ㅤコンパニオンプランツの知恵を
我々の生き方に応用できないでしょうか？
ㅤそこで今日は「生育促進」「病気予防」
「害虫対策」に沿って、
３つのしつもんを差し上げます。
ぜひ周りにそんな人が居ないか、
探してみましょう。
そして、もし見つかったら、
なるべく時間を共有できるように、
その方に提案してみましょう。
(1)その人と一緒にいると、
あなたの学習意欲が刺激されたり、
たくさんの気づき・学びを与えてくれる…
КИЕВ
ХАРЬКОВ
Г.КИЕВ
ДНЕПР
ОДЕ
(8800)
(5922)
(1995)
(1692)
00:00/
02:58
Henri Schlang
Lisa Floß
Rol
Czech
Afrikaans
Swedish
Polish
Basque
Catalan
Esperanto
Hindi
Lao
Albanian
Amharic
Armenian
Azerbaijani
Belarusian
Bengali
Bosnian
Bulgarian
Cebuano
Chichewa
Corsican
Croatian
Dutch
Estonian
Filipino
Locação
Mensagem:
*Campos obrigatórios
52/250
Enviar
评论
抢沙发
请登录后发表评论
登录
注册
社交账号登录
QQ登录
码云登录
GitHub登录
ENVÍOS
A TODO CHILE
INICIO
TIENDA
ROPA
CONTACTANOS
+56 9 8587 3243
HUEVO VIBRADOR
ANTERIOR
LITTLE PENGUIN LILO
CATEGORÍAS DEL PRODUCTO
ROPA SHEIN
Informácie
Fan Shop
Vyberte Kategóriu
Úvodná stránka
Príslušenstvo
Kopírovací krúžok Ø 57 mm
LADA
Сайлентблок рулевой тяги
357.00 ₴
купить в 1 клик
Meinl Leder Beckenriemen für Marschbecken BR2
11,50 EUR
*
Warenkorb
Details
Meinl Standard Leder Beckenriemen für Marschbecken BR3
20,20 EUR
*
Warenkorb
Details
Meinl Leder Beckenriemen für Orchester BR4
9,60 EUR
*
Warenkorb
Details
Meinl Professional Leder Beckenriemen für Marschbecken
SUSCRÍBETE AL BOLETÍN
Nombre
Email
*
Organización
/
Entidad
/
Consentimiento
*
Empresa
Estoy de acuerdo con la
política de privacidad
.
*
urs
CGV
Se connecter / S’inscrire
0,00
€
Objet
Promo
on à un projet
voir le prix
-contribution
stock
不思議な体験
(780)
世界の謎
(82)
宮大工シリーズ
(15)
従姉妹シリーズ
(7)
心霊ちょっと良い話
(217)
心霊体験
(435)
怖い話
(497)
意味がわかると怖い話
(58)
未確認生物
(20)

● Your goal:
Each line of the records that contains the string "Meinl" must be copied.

● Solution to the exercise:
Meinl Leder Beckenriemen für Marschbecken BR2
Meinl Standard Leder Beckenriemen für Marschbecken BR3
Meinl Leder Beckenriemen für Orchester BR4
Meinl Professional Leder Beckenriemen für Marschbecken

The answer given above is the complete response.